No. Yes. Sort of. If you happen to be within booking distance of the restaurants profiled each month, then yes, these essays will absolutely help you get the most out of your visit. (Please post us photos or tag us in your Instagram posts if you do). But what we really want to do is talk about why each of these restaurants is helping advance Australian fare.

More importantly, we want to do it in a way that’s accessible and of value to everyone, from the journeyman (and journeywoman) chef catching up on reading while in an airport lounge, to the greenest first-year apprentice taking his or her first steps in the industry; from the serious eater that books restaurants before flights, to the single parent wondering what all the fuss over activated nuts is about.
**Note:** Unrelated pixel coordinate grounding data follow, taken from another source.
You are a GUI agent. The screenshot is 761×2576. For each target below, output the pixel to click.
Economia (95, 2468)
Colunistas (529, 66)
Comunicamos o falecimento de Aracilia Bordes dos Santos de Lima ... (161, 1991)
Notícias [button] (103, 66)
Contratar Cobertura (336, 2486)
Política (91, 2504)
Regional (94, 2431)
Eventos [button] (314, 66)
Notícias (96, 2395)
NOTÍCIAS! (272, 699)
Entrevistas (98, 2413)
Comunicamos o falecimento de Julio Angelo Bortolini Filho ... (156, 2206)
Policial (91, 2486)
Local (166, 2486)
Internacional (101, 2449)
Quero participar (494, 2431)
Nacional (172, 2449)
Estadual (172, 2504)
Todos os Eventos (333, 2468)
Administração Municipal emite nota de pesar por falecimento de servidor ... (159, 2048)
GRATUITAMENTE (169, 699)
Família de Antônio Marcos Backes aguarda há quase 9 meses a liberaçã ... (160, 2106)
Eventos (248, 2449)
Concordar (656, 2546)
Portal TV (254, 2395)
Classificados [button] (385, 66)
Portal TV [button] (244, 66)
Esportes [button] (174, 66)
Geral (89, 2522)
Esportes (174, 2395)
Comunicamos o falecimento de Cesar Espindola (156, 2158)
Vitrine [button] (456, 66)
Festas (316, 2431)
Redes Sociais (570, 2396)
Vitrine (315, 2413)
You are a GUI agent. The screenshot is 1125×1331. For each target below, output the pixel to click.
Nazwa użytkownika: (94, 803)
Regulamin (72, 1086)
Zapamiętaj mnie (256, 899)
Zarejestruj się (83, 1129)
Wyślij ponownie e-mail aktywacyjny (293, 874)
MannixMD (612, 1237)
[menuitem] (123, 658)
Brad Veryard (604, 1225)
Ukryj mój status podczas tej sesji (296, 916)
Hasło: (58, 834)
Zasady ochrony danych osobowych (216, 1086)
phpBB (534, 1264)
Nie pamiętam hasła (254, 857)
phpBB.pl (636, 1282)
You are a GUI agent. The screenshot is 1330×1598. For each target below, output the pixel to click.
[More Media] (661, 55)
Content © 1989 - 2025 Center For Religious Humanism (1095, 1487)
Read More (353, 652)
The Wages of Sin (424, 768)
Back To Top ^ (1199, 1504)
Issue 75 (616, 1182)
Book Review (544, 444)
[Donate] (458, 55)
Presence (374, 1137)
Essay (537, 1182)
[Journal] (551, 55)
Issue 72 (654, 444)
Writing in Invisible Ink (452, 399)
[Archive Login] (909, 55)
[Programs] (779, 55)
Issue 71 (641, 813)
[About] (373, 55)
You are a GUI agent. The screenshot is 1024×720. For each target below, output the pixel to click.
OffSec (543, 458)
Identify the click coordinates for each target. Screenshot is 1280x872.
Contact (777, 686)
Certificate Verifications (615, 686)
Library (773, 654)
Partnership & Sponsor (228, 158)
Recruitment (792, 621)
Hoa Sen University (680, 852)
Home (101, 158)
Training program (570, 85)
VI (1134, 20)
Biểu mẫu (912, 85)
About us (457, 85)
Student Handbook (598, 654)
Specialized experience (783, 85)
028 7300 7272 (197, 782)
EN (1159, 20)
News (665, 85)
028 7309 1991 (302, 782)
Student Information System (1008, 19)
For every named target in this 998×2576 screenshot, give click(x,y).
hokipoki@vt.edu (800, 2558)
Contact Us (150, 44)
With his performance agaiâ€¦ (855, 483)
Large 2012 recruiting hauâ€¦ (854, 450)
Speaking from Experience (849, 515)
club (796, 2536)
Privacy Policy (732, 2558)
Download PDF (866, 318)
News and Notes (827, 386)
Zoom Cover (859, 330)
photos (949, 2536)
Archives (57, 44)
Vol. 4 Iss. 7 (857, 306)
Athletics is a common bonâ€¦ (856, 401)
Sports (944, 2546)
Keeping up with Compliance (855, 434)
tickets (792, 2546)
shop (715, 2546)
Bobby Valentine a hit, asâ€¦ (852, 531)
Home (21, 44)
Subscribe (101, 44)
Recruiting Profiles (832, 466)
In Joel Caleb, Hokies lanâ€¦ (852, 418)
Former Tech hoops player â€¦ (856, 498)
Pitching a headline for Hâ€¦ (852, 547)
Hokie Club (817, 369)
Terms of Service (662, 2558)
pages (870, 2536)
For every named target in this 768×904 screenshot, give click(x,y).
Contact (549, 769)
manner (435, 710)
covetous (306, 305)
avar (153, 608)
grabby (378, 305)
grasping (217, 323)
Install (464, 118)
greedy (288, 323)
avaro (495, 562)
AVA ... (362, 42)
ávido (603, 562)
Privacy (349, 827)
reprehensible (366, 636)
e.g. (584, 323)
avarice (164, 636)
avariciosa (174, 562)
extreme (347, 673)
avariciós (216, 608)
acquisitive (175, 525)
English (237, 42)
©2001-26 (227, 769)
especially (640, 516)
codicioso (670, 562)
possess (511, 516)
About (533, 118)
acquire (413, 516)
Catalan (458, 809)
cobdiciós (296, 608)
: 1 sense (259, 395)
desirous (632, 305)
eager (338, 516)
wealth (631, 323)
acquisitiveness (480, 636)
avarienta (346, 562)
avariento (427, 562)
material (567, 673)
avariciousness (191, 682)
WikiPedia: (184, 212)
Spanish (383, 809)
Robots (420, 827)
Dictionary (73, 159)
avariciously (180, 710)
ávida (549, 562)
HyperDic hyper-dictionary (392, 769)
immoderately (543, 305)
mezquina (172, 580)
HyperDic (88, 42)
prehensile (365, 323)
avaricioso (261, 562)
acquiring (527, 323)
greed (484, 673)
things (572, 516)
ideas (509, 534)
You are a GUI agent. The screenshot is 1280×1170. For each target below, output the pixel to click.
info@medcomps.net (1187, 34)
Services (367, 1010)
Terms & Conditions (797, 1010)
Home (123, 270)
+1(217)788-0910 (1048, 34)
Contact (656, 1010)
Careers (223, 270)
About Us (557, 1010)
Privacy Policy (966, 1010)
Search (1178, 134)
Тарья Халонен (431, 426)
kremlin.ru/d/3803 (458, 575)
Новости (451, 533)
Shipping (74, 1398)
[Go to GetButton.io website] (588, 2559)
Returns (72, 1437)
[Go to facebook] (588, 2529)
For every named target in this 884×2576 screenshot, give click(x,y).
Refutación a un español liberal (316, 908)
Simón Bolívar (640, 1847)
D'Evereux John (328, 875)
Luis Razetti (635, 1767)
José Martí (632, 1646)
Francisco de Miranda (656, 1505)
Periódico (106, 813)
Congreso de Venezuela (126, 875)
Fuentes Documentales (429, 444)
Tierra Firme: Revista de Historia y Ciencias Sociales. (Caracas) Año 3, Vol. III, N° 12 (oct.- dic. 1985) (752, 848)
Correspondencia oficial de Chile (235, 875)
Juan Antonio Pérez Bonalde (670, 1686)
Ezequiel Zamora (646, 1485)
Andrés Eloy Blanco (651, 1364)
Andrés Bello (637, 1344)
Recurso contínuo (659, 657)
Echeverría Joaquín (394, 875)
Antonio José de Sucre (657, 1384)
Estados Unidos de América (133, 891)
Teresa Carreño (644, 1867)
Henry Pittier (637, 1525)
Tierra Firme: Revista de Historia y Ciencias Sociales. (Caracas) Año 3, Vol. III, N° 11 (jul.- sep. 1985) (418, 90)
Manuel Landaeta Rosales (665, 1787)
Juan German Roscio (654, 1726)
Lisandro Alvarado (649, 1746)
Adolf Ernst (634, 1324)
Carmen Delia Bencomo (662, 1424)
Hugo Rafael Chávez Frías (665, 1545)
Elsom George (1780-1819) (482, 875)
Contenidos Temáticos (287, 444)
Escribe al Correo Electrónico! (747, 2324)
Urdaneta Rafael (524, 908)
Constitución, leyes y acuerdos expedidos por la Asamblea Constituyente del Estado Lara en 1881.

This is how it works. On the first Saturday of every month, we’ll be publishing a long-form piece that argues why a particular venue in Australia is turning our heads. It could be somewhere new and shiny. It could be somewhere well-established. The restaurant in question might be a household name, but it could as easily be as unfamiliar to readers as Japanese black metal. (On that note, a cheery hajimemashite to all you metal-loving Japanophiles among the Broadsheet readership).

While these essays aren’t restaurant reviews per se, we’re going to be approaching them as if they were, which means visiting each venue unannounced and paying our own way. In most cases, we’ll be writing about venues we’ve dined at previously and building our argument based on multiple visits and experiences. One of the great shames about the immediacy of the current news cycle – and, as a publisher, we’re all too aware of the value of being first on the scene – is that restaurants are, perhaps unfairly, expected to come out of the box fully assembled and ready to go. Restaurants – and not to mention their kitchens and front-of-house teams – being able to grow into their skin and find their feet is a luxury very few get to experience. We’re hoping this series goes some ways to addressing that issue.

We’re not entirely sure what we’ll unearth along the way or how long this journey will take, but we’re excited about strapping on our boots and exploring everything Australia has to offer. We’re looking forward to sharing what we learn with you all and, maybe, we’ll have an answer to that pesky question at the top of this page.